Atlantic Wind Connection, the planned 350-mile underwater line located 15 to 20 miles off the coast, would provide a connection for multiple offshore wind power projects including Delaware's proposed Bluewater Wind. In theory, it should make creation of offshore wind farms easier and cheaper.

It's an ambitious plan and faces any number of hurdles from federal regulators and PJM Interconnection, which manages the electricity grid in a 13-state region that includes Maryland. But the potential boost it could provide for renewal energy is too game-changing to ignore.

Construction on the project, as envisioned by Chevy Chase-based transmission line developer Trans-Elect Development Co. and with financial backing from Google and others, could begin as early as 2013. The first phase would extend from New Jersey to Southern Delaware.
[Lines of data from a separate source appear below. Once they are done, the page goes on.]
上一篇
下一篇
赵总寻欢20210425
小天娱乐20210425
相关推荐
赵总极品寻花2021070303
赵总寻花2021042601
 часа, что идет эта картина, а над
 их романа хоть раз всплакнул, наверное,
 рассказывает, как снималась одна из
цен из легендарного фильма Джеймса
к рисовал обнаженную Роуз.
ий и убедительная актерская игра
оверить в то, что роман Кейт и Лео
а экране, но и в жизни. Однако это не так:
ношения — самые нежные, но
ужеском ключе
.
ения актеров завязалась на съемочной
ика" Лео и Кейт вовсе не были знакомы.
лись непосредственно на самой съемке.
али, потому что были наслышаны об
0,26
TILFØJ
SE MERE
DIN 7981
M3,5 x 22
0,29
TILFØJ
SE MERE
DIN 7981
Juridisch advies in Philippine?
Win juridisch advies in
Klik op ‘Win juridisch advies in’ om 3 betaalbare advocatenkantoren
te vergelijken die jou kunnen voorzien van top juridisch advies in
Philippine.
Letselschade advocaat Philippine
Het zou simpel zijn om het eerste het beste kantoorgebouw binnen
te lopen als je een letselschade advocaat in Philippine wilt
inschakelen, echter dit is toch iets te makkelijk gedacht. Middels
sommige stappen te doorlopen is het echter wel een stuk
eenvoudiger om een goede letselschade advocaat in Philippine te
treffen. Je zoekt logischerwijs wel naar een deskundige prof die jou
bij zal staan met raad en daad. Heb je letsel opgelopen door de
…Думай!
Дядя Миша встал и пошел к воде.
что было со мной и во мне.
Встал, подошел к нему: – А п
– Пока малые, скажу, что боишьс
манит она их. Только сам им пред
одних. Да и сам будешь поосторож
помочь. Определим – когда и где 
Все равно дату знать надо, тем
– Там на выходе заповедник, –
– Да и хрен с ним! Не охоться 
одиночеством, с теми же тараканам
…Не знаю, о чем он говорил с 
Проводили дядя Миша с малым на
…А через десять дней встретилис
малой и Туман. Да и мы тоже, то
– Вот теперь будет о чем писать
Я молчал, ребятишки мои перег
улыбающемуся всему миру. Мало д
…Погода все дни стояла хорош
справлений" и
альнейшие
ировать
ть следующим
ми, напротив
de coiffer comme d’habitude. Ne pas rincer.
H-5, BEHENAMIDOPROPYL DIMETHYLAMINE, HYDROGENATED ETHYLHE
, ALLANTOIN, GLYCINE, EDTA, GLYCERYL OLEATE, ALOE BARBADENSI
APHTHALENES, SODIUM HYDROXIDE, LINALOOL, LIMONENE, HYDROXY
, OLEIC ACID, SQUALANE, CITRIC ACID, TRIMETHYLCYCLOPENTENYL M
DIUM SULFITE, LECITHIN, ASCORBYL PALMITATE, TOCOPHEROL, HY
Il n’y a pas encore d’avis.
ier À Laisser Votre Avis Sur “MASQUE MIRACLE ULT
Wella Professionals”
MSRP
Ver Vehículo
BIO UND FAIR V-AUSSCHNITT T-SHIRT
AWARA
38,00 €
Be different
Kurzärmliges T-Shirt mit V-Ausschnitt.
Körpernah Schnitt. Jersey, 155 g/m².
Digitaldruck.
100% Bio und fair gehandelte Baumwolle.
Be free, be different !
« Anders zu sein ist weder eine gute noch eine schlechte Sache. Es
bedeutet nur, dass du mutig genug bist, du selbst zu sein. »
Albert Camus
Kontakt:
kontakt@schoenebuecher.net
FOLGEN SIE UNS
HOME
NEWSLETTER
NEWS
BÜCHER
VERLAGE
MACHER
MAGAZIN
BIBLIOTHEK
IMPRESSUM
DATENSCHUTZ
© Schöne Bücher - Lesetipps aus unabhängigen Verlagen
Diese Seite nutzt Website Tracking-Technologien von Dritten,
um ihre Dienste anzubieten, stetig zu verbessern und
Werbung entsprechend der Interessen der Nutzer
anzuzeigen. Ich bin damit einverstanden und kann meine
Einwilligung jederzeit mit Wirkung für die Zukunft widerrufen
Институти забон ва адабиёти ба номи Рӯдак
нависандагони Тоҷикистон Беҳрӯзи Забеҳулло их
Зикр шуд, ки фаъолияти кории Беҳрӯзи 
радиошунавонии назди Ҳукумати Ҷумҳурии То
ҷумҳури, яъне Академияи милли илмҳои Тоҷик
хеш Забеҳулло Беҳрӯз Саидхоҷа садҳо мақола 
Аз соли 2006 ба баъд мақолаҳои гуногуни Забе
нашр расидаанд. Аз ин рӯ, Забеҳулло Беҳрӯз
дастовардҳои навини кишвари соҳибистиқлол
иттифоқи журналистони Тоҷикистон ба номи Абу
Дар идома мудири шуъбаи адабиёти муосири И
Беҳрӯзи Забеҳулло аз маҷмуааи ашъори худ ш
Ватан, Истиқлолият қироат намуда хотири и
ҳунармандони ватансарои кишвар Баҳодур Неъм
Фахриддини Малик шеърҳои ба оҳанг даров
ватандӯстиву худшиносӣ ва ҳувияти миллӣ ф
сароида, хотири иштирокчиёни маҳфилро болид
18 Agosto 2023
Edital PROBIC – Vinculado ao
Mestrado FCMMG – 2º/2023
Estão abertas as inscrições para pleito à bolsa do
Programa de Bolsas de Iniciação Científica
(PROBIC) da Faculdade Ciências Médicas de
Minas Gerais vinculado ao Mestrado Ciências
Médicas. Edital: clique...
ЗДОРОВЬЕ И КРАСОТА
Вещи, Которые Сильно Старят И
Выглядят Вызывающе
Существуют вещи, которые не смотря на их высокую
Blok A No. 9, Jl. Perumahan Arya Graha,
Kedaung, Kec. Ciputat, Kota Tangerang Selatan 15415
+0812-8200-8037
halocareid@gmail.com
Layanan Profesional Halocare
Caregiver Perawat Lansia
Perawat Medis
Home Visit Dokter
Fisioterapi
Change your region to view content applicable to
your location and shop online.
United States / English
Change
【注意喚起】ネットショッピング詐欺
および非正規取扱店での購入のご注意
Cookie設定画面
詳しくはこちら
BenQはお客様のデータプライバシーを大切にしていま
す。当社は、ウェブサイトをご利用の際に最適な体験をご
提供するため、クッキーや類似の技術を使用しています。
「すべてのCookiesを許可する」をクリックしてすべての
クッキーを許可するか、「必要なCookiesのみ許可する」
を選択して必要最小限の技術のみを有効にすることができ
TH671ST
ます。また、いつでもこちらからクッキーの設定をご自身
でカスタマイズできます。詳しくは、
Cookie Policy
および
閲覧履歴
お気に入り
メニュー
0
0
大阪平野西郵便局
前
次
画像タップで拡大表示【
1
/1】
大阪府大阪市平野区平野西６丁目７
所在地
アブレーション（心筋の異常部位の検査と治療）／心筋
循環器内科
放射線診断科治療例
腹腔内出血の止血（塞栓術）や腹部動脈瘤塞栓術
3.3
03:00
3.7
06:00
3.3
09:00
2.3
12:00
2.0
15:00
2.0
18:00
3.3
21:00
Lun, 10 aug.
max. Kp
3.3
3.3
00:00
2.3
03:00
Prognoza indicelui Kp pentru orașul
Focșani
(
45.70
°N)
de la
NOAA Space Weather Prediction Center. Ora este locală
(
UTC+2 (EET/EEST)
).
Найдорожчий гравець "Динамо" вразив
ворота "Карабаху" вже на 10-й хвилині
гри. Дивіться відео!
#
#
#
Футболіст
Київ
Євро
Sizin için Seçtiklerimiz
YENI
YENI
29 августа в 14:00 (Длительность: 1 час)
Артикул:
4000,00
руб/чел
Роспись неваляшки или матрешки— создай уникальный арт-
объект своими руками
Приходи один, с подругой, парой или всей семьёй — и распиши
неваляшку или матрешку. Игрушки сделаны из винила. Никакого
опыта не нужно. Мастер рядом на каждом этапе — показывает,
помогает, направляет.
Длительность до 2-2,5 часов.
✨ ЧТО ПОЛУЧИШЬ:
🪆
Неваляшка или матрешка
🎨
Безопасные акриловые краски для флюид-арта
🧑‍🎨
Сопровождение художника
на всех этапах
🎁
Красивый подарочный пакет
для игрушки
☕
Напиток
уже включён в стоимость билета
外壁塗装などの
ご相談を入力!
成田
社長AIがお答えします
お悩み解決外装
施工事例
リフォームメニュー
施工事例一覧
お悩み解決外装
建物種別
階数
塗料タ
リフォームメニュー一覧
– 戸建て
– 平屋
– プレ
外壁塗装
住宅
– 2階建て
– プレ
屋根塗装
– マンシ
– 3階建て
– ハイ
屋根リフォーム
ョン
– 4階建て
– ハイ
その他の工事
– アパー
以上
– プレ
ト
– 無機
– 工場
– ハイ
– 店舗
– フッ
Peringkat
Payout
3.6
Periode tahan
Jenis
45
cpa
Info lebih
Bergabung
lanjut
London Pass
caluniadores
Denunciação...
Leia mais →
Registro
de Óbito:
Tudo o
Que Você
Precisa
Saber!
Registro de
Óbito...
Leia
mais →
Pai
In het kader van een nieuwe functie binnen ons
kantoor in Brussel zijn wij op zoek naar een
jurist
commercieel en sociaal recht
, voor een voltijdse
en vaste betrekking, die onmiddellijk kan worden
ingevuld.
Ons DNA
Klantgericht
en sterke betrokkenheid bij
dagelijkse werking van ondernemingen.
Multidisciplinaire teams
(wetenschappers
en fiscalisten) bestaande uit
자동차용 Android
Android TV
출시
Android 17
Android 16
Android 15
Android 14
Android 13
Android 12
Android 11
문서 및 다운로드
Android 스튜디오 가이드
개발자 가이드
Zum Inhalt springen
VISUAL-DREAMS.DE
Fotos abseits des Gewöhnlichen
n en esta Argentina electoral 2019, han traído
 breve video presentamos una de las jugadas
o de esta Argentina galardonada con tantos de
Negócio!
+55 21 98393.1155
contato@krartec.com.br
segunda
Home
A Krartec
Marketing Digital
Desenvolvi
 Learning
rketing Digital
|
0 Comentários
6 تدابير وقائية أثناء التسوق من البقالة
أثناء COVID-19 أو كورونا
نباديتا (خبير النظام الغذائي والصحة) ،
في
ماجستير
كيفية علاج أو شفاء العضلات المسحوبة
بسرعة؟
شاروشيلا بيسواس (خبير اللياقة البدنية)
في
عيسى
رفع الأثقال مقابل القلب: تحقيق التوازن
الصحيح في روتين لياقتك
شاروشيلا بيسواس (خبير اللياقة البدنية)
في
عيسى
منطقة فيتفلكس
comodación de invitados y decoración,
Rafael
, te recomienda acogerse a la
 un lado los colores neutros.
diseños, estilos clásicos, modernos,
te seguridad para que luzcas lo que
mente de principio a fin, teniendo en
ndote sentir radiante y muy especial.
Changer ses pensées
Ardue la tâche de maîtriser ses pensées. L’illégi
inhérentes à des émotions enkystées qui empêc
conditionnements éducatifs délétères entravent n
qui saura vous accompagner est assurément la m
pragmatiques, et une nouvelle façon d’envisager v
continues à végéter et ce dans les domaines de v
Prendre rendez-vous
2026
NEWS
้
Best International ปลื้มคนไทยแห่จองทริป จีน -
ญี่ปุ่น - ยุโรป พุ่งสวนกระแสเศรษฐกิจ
Offshore wind turbines are not without controversy. The Cape Wind project off Cape Cod faced harsh criticism from local residents who feared the towers would ruin their oceanfront views. But locating the turbines far from shore — as the Trans-Elect project would allow — should lessen that kind of opposition, as the towers would barely be discernible on the horizon.

The proposal only underscores the failure of Congress to approve an energy bill to promote renewable energy and address climate change. Without a change in federal policy, the cost differential between wind-power electricity and that produced by traditional fossil fuel-powered generation plants may be too great to sustain needed private investment.

Today, wind provides only about 2 percent of U.S. electricity needs, but turbines are going up at a record pace (although not as fast as in Europe and China). It could potentially provide 20 percent of this country's electricity in 20 years.

Connecting so many turbines together could also lessen the effects of variable weather on power generation and therefore address the technology's chief problem, its lack of reliability. At the very least, the project could help reduce carbon emissions and other pollutants by hundreds of thousands of tons annually.

That alone should spur the next Congress to deliver a bipartisan energy bill that adequately addresses the threat posed by global warming. Or, if the Congress is unable, it should not interfere with the U.S. Environmental Protection Agency's efforts to do so under existing Clean Air Act authority. A transmission line may significantly improve the economics of wind power but not as much as a sensible, if overdue, national carbon policy.